Count how many lines of the listing contain "holiday", then give that number and nothing more.

++++ LISTED ENTRIES ++++

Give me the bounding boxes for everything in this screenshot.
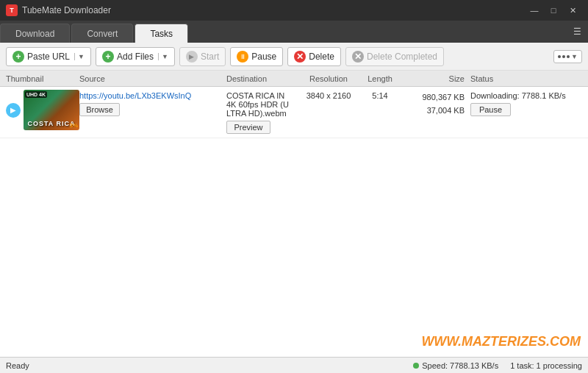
progress-percent: 3% (69, 122, 78, 129)
col-header-resolution: Resolution (295, 74, 362, 83)
thumbnail-cell: ▶ UHD 4K COSTA RICA 3% (6, 90, 79, 130)
tab-tasks[interactable]: Tasks (135, 24, 188, 43)
destination-filename: COSTA RICA IN 4K 60fps HDR (ULTRA HD).we… (226, 91, 290, 118)
window-controls: — □ ✕ (525, 3, 582, 18)
status-text: Downloading: 7788.1 KB/s (470, 91, 582, 100)
thumbnail-image: UHD 4K COSTA RICA 3% (24, 90, 79, 130)
add-files-button[interactable]: + Add Files ▼ (96, 47, 175, 66)
status-cell: Downloading: 7788.1 KB/s Pause (465, 90, 582, 116)
size-cell: 980,367 KB 37,004 KB (398, 90, 465, 117)
paste-url-button[interactable]: + Paste URL ▼ (6, 47, 91, 66)
table-header: Thumbnail Source Destination Resolution … (0, 71, 588, 87)
add-files-dropdown-icon[interactable]: ▼ (158, 53, 168, 60)
add-files-icon: + (102, 51, 114, 63)
pause-icon: ⏸ (237, 51, 248, 63)
hamburger-menu-icon[interactable]: ☰ (566, 21, 588, 43)
thumbnail-title: COSTA RICA (28, 120, 76, 127)
toolbar: + Paste URL ▼ + Add Files ▼ ▶ Start ⏸ Pa… (0, 43, 588, 71)
start-icon: ▶ (186, 51, 198, 63)
dot-menu-icon (558, 55, 570, 58)
more-options-button[interactable]: ▼ (553, 50, 582, 63)
status-ready: Ready (6, 361, 401, 370)
delete-completed-icon: ✕ (352, 51, 364, 63)
col-header-length: Length (362, 74, 398, 83)
destination-cell: COSTA RICA IN 4K 60fps HDR (ULTRA HD).we… (226, 90, 295, 134)
table-row: ▶ UHD 4K COSTA RICA 3% https://youtu.be/… (0, 87, 588, 138)
col-header-size: Size (398, 74, 465, 83)
resolution-cell: 3840 x 2160 (295, 90, 362, 100)
minimize-button[interactable]: — (525, 3, 544, 18)
col-header-thumbnail: Thumbnail (6, 74, 79, 83)
col-header-destination: Destination (226, 74, 295, 83)
speed-indicator-icon (413, 363, 419, 369)
speed-value: Speed: 7788.13 KB/s (422, 361, 498, 370)
status-bar: Ready Speed: 7788.13 KB/s 1 task: 1 proc… (0, 357, 588, 373)
size-line1: 980,367 KB (398, 91, 465, 104)
delete-completed-button[interactable]: ✕ Delete Completed (345, 47, 444, 66)
col-header-source: Source (79, 74, 226, 83)
source-cell: https://youtu.be/LXb3EKWsInQ Browse (79, 90, 226, 116)
close-button[interactable]: ✕ (563, 3, 582, 18)
pause-button[interactable]: ⏸ Pause (230, 47, 283, 66)
length-cell: 5:14 (362, 90, 398, 100)
browse-button[interactable]: Browse (79, 103, 120, 116)
delete-icon: ✕ (294, 51, 306, 63)
preview-button[interactable]: Preview (226, 121, 270, 134)
row-pause-button[interactable]: Pause (470, 103, 511, 116)
size-line2: 37,004 KB (398, 104, 465, 118)
watermark: WWW.MAZTERIZES.COM (421, 334, 581, 349)
delete-button[interactable]: ✕ Delete (287, 47, 341, 66)
tab-convert[interactable]: Convert (71, 24, 133, 43)
col-header-status: Status (465, 74, 582, 83)
paste-url-icon: + (12, 51, 24, 63)
table-content: ▶ UHD 4K COSTA RICA 3% https://youtu.be/… (0, 87, 588, 357)
status-speed: Speed: 7788.13 KB/s (413, 361, 498, 370)
title-bar: T TubeMate Downloader — □ ✕ (0, 0, 588, 21)
uhd-badge: UHD 4K (25, 91, 47, 98)
maximize-button[interactable]: □ (544, 3, 563, 18)
tab-download[interactable]: Download (0, 24, 70, 43)
source-url: https://youtu.be/LXb3EKWsInQ (79, 91, 226, 100)
paste-url-dropdown-icon[interactable]: ▼ (74, 53, 85, 60)
status-task-info: 1 task: 1 processing (510, 361, 582, 370)
app-title: TubeMate Downloader (22, 5, 525, 15)
tab-bar: Download Convert Tasks ☰ (0, 21, 588, 43)
start-button[interactable]: ▶ Start (179, 47, 226, 66)
task-play-button[interactable]: ▶ (6, 103, 21, 118)
app-icon: T (6, 4, 18, 16)
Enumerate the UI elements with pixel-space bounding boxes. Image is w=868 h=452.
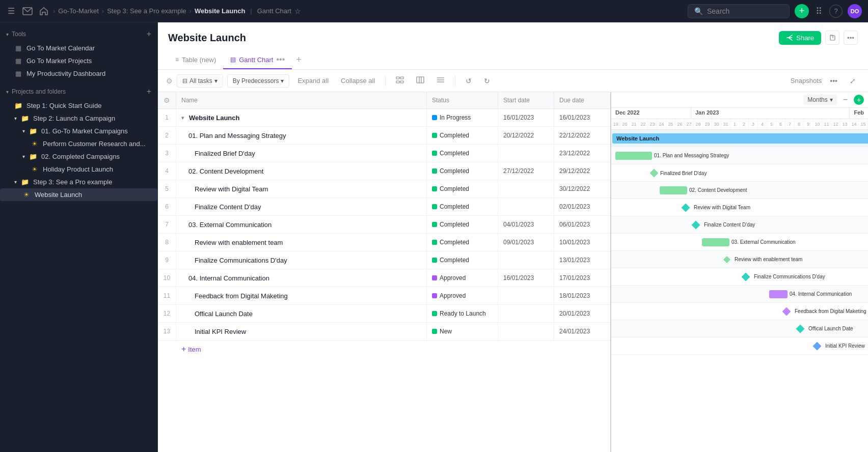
filter-icon: ⊟ [182,77,187,84]
breadcrumb-website-launch[interactable]: Website Launch [195,7,245,15]
sidebar-item-perform-research[interactable]: ☀ Perform Customer Research and... [0,137,157,150]
tools-add-icon[interactable]: + [147,30,151,39]
row-status-8: Completed [427,234,498,251]
status-dot-12 [432,311,437,316]
launch-campaign-chevron: ▾ [14,116,17,121]
add-item-row[interactable]: + Item [158,341,610,358]
row-name-6[interactable]: Finalize Content D'day [176,198,427,215]
favorite-icon[interactable]: ☆ [294,7,301,15]
add-button[interactable]: + [795,4,809,18]
row-name-1[interactable]: ▾ Website Launch [176,109,427,126]
table-row: 7 03. External Communication Completed 0… [158,216,610,234]
breadcrumb-gantt[interactable]: Gantt Chart [257,7,291,15]
zoom-out-button[interactable]: − [841,94,850,105]
search-bar[interactable]: 🔍 Search [688,4,790,18]
predecessor-button[interactable]: By Predecessors ▾ [227,74,290,88]
copy-icon-button[interactable] [825,31,839,45]
gantt-day: 23 [648,119,657,129]
sidebar-item-my-productivity[interactable]: ▦ My Productivity Dashboard [0,67,157,80]
sidebar-item-launch-campaign[interactable]: ▾ 📁 Step 2: Launch a Campaign [0,112,157,125]
mail-icon[interactable] [20,6,35,16]
row-name-4[interactable]: 02. Content Development [176,162,427,180]
row-name-13[interactable]: Initial KPI Review [176,323,427,340]
gantt-row-review-enablement: Review with enablement team [723,256,802,263]
sidebar-item-label: Perform Customer Research and... [43,140,151,148]
help-icon[interactable]: ? [829,5,843,18]
redo-button[interactable]: ↻ [480,74,494,88]
gantt-row-11: Feedback from Digital Maketing [611,303,868,320]
share-button[interactable]: Share [779,31,821,45]
sidebar-item-go-to-market-calendar[interactable]: ▦ Go To Market Calendar [0,42,157,54]
row-name-9[interactable]: Finalize Communications D'day [176,251,427,269]
projects-label: Projects and folders [12,88,66,95]
projects-add-icon[interactable]: + [147,87,151,96]
row-name-2[interactable]: 01. Plan and Messaging Strategy [176,127,427,144]
status-dot-6 [432,204,437,209]
gantt-row-finalize-comms: Finalize Communications D'day [743,274,825,280]
row-start-11 [498,287,554,304]
sidebar-item-completed-campaigns[interactable]: ▾ 📁 02. Completed Campaigns [0,150,157,163]
gantt-bar-internal-comm [769,290,788,298]
see-pro-chevron: ▾ [14,179,17,185]
projects-section-header[interactable]: ▾ Projects and folders + [0,84,157,99]
zoom-in-button[interactable]: + [854,95,864,105]
table-row: 10 04. Internal Communication Approved 1… [158,269,610,287]
row-start-12 [498,305,554,322]
columns-icon-button[interactable] [412,74,428,88]
more-options-button[interactable]: ••• [844,31,858,45]
fullscreen-button[interactable]: ⤢ [846,74,860,88]
collapse-all-button[interactable]: Collapse all [337,75,379,87]
gantt-day: 3 [749,119,758,129]
sidebar-item-goto-market-campaigns[interactable]: ▾ 📁 01. Go-To Market Campaigns [0,125,157,137]
row-height-button[interactable] [432,74,449,88]
tabs: ≡ Table (new) ▤ Gantt Chart ••• + [168,51,858,69]
row-name-3[interactable]: Finalized Brief D'day [176,145,427,162]
snapshots-label[interactable]: Snapshots [791,77,822,84]
tab-gantt[interactable]: ▤ Gantt Chart ••• [223,51,292,69]
sun-icon-holiday: ☀ [31,165,39,173]
sidebar-item-go-to-market-projects[interactable]: ▦ Go To Market Projects [0,54,157,67]
settings-icon[interactable]: ⚙ [166,77,173,85]
row-name-10[interactable]: 04. Internal Communication [176,269,427,287]
row-due-6: 02/01/2023 [554,198,610,215]
menu-icon[interactable]: ☰ [6,6,16,16]
breadcrumb-goto-market[interactable]: Go-To-Market [58,7,98,15]
gantt-row-review-digital: Review with Digital Team [683,205,750,211]
main-header: Website Launch Share ••• ≡ Table (new) [158,22,868,70]
row-name-7[interactable]: 03. External Communication [176,216,427,233]
row-num-9: 9 [158,251,176,269]
home-icon[interactable] [39,6,49,16]
row-num-10: 10 [158,269,176,287]
row-due-9: 13/01/2023 [554,251,610,269]
tab-table[interactable]: ≡ Table (new) [168,52,223,69]
tab-gantt-dots[interactable]: ••• [276,55,285,64]
row-name-8[interactable]: Review with enablement team [176,234,427,251]
status-dot-2 [432,133,437,138]
sidebar-item-see-pro[interactable]: ▾ 📁 Step 3: See a Pro example [0,176,157,188]
sidebar-item-holiday-launch[interactable]: ☀ Holiday Product Launch [0,163,157,176]
row-name-11[interactable]: Feedback from Digital Maketing [176,287,427,304]
tab-add-button[interactable]: + [292,54,306,65]
toolbar-more-button[interactable]: ••• [826,74,842,88]
sidebar-item-label: My Productivity Dashboard [26,70,151,77]
expand-arrow-1[interactable]: ▾ [181,115,184,121]
gantt-bar-external-comm [702,238,729,246]
gantt-row-9: Finalize Communications D'day [611,268,868,286]
sidebar-item-quick-start[interactable]: 📁 Step 1: Quick Start Guide [0,99,157,112]
gantt-day: 10 [813,119,822,129]
group-icon-button[interactable] [392,74,408,88]
apps-icon[interactable]: ⠿ [814,6,824,16]
row-name-5[interactable]: Review with Digital Team [176,180,427,197]
avatar[interactable]: DO [848,4,862,18]
tools-section-header[interactable]: ▾ Tools + [0,26,157,42]
row-name-12[interactable]: Offical Launch Date [176,305,427,322]
tab-gantt-label: Gantt Chart [239,56,273,64]
months-selector[interactable]: Months ▾ [803,95,836,105]
table-row: 9 Finalize Communications D'day Complete… [158,251,610,269]
undo-button[interactable]: ↺ [462,74,476,88]
filter-button[interactable]: ⊟ All tasks ▾ [177,74,223,88]
expand-all-button[interactable]: Expand all [293,75,333,87]
breadcrumb-step3[interactable]: Step 3: See a Pro example [107,7,186,15]
col-settings-icon[interactable]: ⚙ [164,96,170,104]
sidebar-item-website-launch[interactable]: ☀ Website Launch [0,188,157,201]
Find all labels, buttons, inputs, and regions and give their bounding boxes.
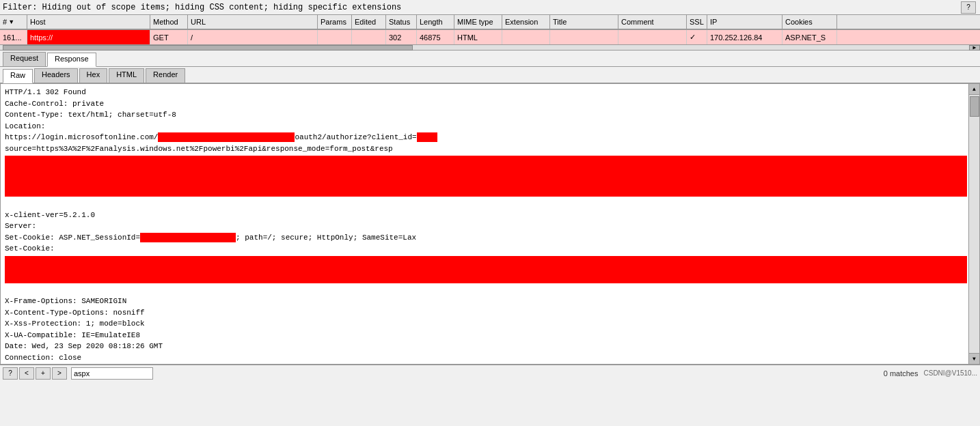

++++

ANSWER SECTION:
2